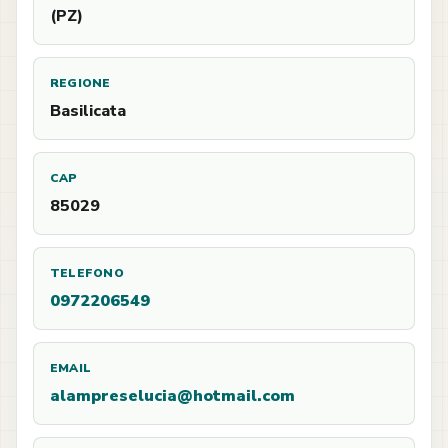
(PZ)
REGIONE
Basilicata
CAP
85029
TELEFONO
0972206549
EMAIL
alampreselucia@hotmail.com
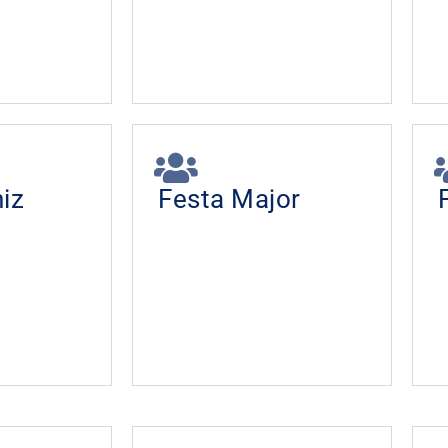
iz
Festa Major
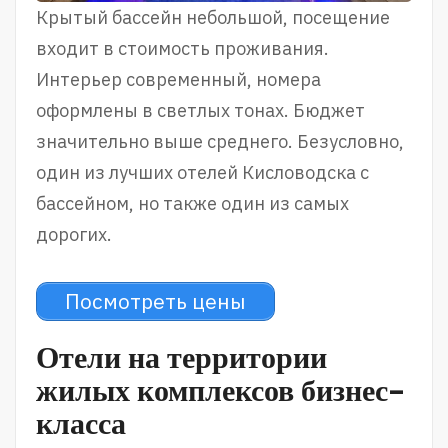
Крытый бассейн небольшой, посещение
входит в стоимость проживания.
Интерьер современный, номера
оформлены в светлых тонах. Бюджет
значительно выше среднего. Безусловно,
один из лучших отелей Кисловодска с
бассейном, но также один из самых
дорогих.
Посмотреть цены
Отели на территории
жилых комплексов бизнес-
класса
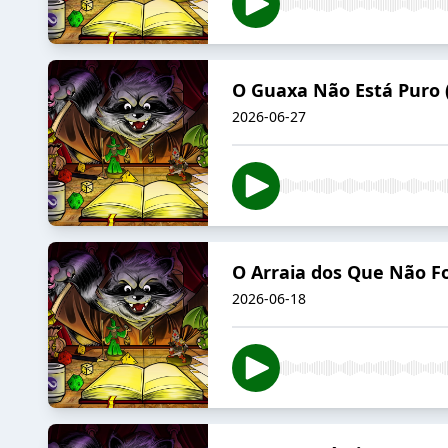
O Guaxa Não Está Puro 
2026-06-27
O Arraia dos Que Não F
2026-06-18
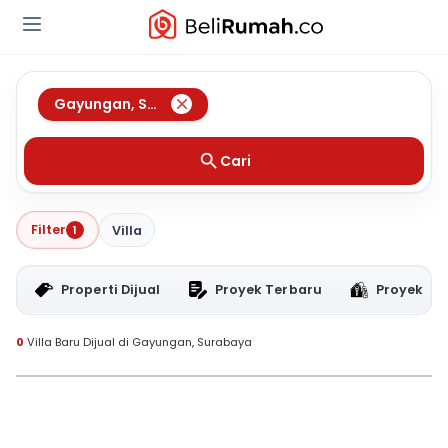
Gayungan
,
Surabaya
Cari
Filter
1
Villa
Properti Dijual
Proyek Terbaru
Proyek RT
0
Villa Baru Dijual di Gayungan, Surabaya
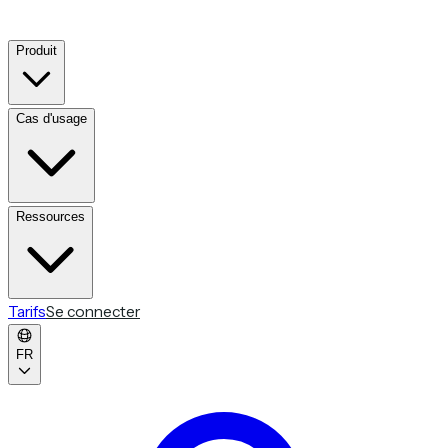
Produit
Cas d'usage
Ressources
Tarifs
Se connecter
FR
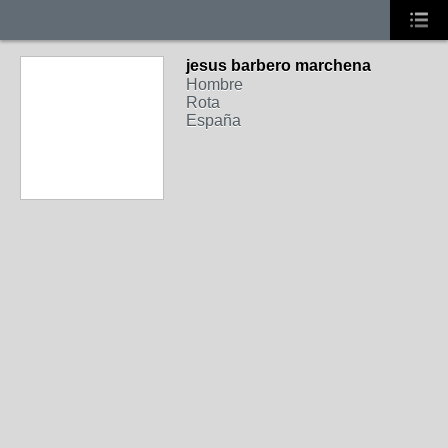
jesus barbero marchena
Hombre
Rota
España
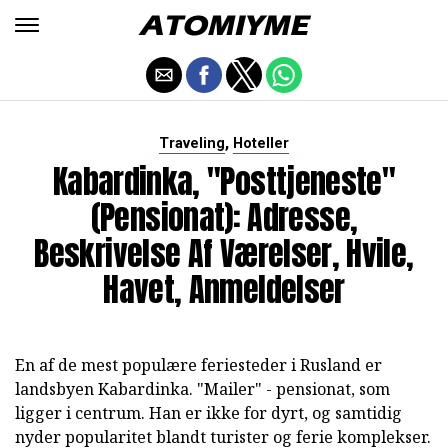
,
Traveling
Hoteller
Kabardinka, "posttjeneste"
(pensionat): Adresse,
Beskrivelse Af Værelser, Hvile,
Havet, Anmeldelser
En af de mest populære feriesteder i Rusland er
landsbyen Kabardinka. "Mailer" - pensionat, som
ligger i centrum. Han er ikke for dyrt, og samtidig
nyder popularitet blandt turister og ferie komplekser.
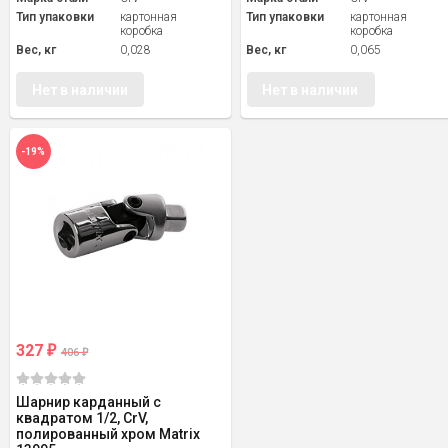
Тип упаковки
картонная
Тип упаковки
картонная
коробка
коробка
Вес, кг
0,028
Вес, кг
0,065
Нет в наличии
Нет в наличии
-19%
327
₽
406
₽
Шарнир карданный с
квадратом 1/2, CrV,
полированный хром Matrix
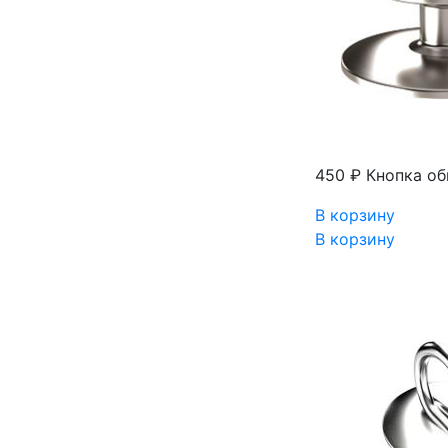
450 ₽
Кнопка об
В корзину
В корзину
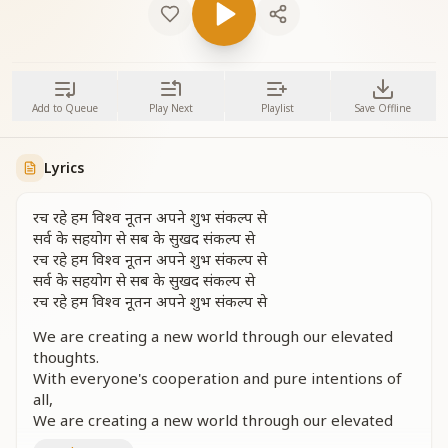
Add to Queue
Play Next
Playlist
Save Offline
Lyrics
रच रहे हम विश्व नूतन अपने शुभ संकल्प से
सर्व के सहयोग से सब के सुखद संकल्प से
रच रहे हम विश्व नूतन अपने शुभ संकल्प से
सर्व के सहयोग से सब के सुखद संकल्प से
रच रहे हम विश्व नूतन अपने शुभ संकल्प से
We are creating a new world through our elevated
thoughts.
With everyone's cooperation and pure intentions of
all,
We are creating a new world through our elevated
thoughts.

════════════════

THE TASK:
From the first line to the last, reproduce the listing above exactly, leaving the pictures out.

ANSWER TO THIS TASK:
(PZ)
REGIONE
Basilicata
CAP
85029
TELEFONO
0972206549
EMAIL
alampreselucia@hotmail.com
iz
Festa Major
Крытый бассейн небольшой, посещение
входит в стоимость проживания.
Интерьер современный, номера
оформлены в светлых тонах. Бюджет
значительно выше среднего. Безусловно,
один из лучших отелей Кисловодска с
бассейном, но также один из самых
дорогих.
Посмотреть цены
Отели на территории
жилых комплексов бизнес-
класса
O Guaxa Não Está Puro 
2026-06-27
O Arraia dos Que Não F
2026-06-18
Gayungan
,
Surabaya
Cari
Filter
1
Villa
Properti Dijual
Proyek Terbaru
Proyek RT
0
Villa Baru Dijual di Gayungan, Surabaya
Produit
Cas d'usage
Ressources
Tarifs
Se connecter
FR
jesus barbero marchena
Hombre
Rota
España
,
Traveling
Hoteller
Kabardinka, "posttjeneste"
(pensionat): Adresse,
Beskrivelse Af Værelser, Hvile,
Havet, Anmeldelser
En af de mest populære feriesteder i Rusland er
landsbyen Kabardinka. "Mailer" - pensionat, som
ligger i centrum. Han er ikke for dyrt, og samtidig
nyder popularitet blandt turister og ferie komplekser.
Тип упаковки
картонная
Тип упаковки
картонная
коробка
коробка
Вес, кг
0,028
Вес, кг
0,065
Нет в наличии
Нет в наличии
-19%
327
₽
406
₽
Шарнир карданный с
квадратом 1/2, CrV,
полированный хром Matrix
450 ₽
Кнопка об
В корзину
В корзину
Add to Queue
Play Next
Playlist
Save Offline
Lyrics
रच रहे हम विश्व नूतन अपने शुभ संकल्प से
सर्व के सहयोग से सब के सुखद संकल्प से
रच रहे हम विश्व नूतन अपने शुभ संकल्प से
सर्व के सहयोग से सब के सुखद संकल्प से
रच रहे हम विश्व नूतन अपने शुभ संकल्प से
We are creating a new world through our elevated
thoughts.
With everyone's cooperation and pure intentions of
all,
We are creating a new world through our elevated
thoughts.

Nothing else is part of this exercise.